Just ask Susquehanna’s Sarah Turcotte ’09, a creative writing graduate whose story appears this month in The Atlantic’s summer fiction issue.
Turcotte wrote the story Scars as a sophomore at Susquehanna in Professor Gary Fincke’s advanced fiction class, revised the piece a year later with Professor Tom Bailey in his novella class, and published it in the university’s literary journal in her senior year. It was included in Bennington College’s plain china, an online anthology of what editors deem the best undergraduate writing, where it took top honors in the fiction category and caught the eye of Mike Curtis, fiction editor of The Atlantic.
But success is more than publications and awards. “I honestly feel successful whenever I can find the time and quiet to focus on writing,” says Turcotte, who went on to attend graduate school at the University of Mississippi in Oxford. “Like all writers, I’d like to write and publish regularly, but know it takes work, patience and a lot of perseverance to get there.”
Turcotte credits Susquehanna’s creative writing program with setting her on the right path. “Any success I’ve had is the result of great coaching,” she says.
In fact, graduates of SU’s Writers Institute routinely snag awards and claim publishing coups. Nick Ripatrazone ’03, another creative writing alumnus, was named first runner-up, among some 3,000 entries, in the 2010 Esquire Magazine Fiction Competition for his story Never, Ever Bring This Up Again. The previous year, he was published in The Kenyon Review as the winner of its short-fiction contest.
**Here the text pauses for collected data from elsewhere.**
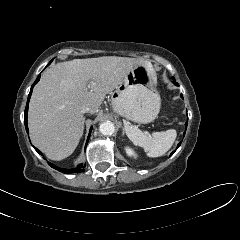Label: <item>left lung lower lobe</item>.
Segmentation results:
<instances>
[{
  "label": "left lung lower lobe",
  "instance_id": "1",
  "mask_svg": "<svg viewBox=\"0 0 240 240\" xmlns=\"http://www.w3.org/2000/svg\"><path fill=\"white\" fill-rule=\"evenodd\" d=\"M173 79H174V78H173ZM173 83L178 86V83H177V82L173 81ZM185 125H186V127H187V122H186ZM184 134H185V133H184ZM180 144H181V142L178 144L177 148L180 146ZM174 152H175V151H173V152L171 153V155H172Z\"/></svg>",
  "mask_w": 240,
  "mask_h": 240
}]
</instances>
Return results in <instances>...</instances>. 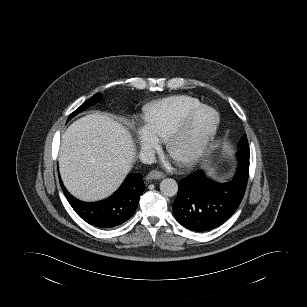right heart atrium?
<instances>
[{
    "instance_id": "obj_1",
    "label": "right heart atrium",
    "mask_w": 307,
    "mask_h": 307,
    "mask_svg": "<svg viewBox=\"0 0 307 307\" xmlns=\"http://www.w3.org/2000/svg\"><path fill=\"white\" fill-rule=\"evenodd\" d=\"M138 137L142 153L146 156H151L158 148V141L153 138L145 128L139 129Z\"/></svg>"
}]
</instances>
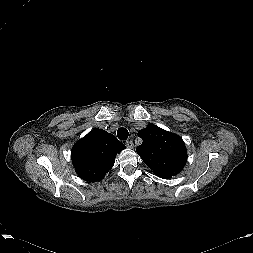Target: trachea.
I'll use <instances>...</instances> for the list:
<instances>
[{
  "instance_id": "1",
  "label": "trachea",
  "mask_w": 253,
  "mask_h": 253,
  "mask_svg": "<svg viewBox=\"0 0 253 253\" xmlns=\"http://www.w3.org/2000/svg\"><path fill=\"white\" fill-rule=\"evenodd\" d=\"M117 136L120 140H126L129 136L128 130L126 128H119L117 131Z\"/></svg>"
}]
</instances>
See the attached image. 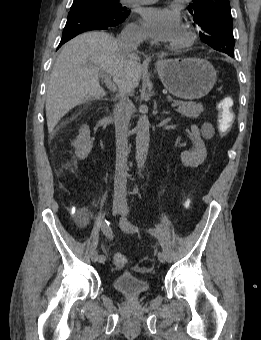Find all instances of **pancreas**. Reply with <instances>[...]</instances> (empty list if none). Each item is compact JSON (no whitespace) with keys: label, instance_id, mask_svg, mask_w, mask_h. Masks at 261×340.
<instances>
[{"label":"pancreas","instance_id":"1","mask_svg":"<svg viewBox=\"0 0 261 340\" xmlns=\"http://www.w3.org/2000/svg\"><path fill=\"white\" fill-rule=\"evenodd\" d=\"M175 102L179 104L176 111L185 117L198 118L200 114L204 111L203 105L201 103L196 104L194 102L184 101Z\"/></svg>","mask_w":261,"mask_h":340}]
</instances>
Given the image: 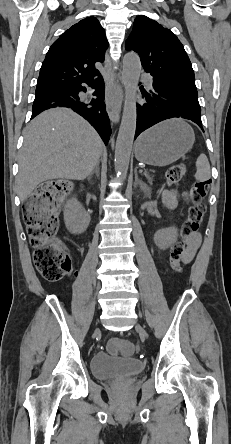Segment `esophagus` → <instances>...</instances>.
I'll list each match as a JSON object with an SVG mask.
<instances>
[{"label":"esophagus","mask_w":231,"mask_h":444,"mask_svg":"<svg viewBox=\"0 0 231 444\" xmlns=\"http://www.w3.org/2000/svg\"><path fill=\"white\" fill-rule=\"evenodd\" d=\"M107 61L110 62V58L107 56ZM123 100V89L119 80L110 79V86L106 91L105 103L108 116L112 123H118L120 119V112Z\"/></svg>","instance_id":"1"}]
</instances>
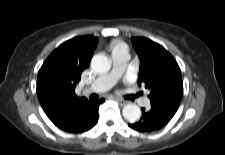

Nothing Left to Burn, a memoir by Jay Varner ’03, was published by Algonquin Books in 2010, and he was subsequently interviewed by Entertainment Weekly magazine. In its review, USA Today called Varner’s story “painful and poignant,” and a Publisher’s Weekly reviewer said, “Just do me a favor and read this book.”
Three of the first six Bennington Writing Prizes awarded by plain china have gone to Susquehanna students, Turcotte among them.
“Writing is a demanding calling, and success can be measured in different ways,” says Fincke, director of the program. “But we’ve had students published in some of the nation’s most prestigious markets, and our program is only 15 years old.”